There had been certain changes in eleven years, but he was the same, even though he wore a different label now. He was Gerald Howson, Psi.D., curative telepathist first class, World Health Organization. He was one of the hundred least replaceable persons on Earth. It was good. It helped — a little. But he was still a runt, and his short leg still dragged as he limped through the corridors, and the same ugly face greeted him each morning in the mirror.

He had clung long to hope. He had remembered the deaf-and-dumb girl, given speech and hearing, and the way she came to thank him — him, Gerald Howson — with tears in her eyes. But that hadn’t lasted. The visits grew fewer; finally they stopped, and he heard she had married a man from the city where he and she both had been born, and had children.

Whereas he was a hideous cripple.

There had been half-promises — new techniques, new surgical processes. Once they had got as far as attempting a skin-graft on him. But long before the slow-growing tissues had knit, before blood-vessels could twine into the graft, it had gangrened and sloughed off. He was dully resigned by then. No matter how much thought he took, he could not add the wanted cubit to his stature; he was better employed any other way than pitying himself.

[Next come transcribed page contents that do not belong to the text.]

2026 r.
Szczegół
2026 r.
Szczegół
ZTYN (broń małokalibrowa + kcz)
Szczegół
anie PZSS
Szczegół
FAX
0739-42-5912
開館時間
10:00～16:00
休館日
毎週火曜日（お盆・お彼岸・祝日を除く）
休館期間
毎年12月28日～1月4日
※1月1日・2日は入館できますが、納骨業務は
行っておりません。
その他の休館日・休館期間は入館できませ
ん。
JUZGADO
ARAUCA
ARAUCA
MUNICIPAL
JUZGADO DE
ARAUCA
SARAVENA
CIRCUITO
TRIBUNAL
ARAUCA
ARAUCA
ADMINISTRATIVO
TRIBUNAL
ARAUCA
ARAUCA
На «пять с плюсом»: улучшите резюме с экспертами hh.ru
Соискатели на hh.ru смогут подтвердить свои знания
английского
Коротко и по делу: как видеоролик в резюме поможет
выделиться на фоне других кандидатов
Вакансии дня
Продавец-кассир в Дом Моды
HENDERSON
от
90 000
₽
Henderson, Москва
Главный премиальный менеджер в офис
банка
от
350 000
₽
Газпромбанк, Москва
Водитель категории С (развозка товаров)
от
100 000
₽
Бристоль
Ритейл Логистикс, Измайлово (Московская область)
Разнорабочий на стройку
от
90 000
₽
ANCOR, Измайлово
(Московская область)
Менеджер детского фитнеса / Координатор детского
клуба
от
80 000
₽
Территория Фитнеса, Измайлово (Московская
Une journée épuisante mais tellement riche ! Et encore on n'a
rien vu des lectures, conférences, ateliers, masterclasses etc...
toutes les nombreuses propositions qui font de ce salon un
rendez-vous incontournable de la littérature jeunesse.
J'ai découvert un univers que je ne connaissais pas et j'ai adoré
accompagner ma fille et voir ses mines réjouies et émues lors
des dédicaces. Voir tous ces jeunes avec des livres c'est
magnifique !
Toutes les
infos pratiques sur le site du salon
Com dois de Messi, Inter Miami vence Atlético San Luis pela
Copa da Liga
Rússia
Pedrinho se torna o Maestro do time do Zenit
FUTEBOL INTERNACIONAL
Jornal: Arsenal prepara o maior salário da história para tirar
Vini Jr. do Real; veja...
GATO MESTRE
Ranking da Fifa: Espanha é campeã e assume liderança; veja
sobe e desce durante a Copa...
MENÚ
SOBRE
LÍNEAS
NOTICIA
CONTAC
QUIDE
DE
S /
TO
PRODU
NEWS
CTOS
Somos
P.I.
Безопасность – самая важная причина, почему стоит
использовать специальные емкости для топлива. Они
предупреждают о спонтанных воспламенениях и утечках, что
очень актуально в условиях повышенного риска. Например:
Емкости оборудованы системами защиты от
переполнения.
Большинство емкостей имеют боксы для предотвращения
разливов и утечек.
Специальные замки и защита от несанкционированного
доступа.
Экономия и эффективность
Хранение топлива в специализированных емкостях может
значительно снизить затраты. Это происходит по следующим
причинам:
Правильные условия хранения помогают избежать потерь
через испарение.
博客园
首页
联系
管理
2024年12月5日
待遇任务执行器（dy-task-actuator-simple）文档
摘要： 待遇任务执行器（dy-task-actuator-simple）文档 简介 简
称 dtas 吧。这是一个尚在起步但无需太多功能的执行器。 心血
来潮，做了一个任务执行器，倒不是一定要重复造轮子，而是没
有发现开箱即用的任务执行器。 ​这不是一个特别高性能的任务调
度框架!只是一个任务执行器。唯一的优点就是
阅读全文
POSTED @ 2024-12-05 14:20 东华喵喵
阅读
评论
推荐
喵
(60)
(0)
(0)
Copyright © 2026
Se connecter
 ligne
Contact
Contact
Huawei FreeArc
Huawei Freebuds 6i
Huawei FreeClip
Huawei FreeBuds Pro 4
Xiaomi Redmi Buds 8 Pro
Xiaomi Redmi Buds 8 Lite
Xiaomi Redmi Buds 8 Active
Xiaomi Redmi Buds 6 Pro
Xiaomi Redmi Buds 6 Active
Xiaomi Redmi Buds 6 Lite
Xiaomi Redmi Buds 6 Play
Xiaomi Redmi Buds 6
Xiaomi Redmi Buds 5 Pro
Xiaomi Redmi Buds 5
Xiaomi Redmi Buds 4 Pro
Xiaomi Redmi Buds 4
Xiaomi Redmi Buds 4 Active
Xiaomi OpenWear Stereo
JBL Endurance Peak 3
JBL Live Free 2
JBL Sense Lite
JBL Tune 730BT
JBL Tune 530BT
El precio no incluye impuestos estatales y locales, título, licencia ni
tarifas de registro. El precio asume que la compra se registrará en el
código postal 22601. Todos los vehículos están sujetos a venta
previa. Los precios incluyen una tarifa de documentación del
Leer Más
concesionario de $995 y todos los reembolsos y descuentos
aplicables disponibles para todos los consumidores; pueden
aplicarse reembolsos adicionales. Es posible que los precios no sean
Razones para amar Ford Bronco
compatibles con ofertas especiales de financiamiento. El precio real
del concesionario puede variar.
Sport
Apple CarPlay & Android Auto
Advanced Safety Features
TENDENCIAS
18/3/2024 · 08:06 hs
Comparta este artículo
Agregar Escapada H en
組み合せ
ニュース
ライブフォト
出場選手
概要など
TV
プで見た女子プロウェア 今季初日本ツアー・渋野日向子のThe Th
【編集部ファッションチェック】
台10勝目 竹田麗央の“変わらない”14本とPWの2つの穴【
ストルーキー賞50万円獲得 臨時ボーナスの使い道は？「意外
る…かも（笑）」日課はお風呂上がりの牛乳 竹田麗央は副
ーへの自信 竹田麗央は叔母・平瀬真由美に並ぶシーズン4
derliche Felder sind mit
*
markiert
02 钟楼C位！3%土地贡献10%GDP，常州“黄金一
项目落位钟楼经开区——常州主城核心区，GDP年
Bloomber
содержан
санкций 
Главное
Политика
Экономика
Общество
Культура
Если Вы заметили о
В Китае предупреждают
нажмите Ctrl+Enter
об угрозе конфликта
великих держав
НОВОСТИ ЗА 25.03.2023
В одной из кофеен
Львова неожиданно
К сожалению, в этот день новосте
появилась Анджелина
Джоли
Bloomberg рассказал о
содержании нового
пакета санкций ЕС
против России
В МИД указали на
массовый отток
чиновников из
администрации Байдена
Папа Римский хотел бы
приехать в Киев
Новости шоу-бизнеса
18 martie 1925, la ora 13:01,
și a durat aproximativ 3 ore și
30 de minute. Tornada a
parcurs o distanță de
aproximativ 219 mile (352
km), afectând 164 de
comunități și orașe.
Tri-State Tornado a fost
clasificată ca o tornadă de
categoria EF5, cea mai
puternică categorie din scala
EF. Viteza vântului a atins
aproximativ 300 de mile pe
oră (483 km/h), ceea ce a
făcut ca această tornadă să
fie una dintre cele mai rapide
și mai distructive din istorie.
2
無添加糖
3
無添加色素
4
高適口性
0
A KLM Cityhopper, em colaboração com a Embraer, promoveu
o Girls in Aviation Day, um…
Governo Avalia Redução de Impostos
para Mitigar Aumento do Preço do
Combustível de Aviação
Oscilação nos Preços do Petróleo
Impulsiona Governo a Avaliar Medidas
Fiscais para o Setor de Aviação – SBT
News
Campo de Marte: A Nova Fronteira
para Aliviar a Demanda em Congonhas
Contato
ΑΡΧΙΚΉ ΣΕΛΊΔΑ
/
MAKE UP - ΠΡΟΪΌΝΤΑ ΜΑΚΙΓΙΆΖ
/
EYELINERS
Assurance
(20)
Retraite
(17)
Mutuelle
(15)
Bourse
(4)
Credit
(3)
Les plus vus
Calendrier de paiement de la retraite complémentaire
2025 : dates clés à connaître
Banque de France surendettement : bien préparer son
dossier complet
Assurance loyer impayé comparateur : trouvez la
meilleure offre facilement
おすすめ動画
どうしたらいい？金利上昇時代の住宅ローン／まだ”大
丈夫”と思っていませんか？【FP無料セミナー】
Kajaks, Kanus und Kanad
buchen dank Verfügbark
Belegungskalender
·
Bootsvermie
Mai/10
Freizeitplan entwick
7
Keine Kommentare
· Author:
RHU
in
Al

When the guards of consciousness were lowered by sleep, though, there was no escape if the lurking sorrows of the past chose to return.

Out of a dismal dream he snapped awake. That wasn’t the usual imagery of his nightmares! He had them frequently enough to recognize their roots in real life, and nothing in what had startled him corresponded to direct experience.

He did not open his eyes. There was no point — the room was in darkness, and anyway the source of the signal which had stabbed into his brain was some distance away, partly masked by the “noise” of people dreaming. The message had loomed up suddenly like a shout from a quiet conversation. And it was a shout of terror.

Breathing evenly, forcing himself to remain relaxed, he sought identifying images in the mental flow. High mountains capped with snow, caravans winding through valleys, and the cadences of a language he did not understand…

Got it — I think.

There was that Nepalese girl in Ward Four, the novice telepathist they had found too late, after her ignorant and terrified kinsfolk had stoned her for a vessel of evil. She must be having a bad dream of her own.

Well, if that was the case, he could right matters without even leaving his bed. He made as though to contact her openly and soothe away her shapeless fear. One instant before revealing himself, he checked, and felt a frown draw down his eyebrows.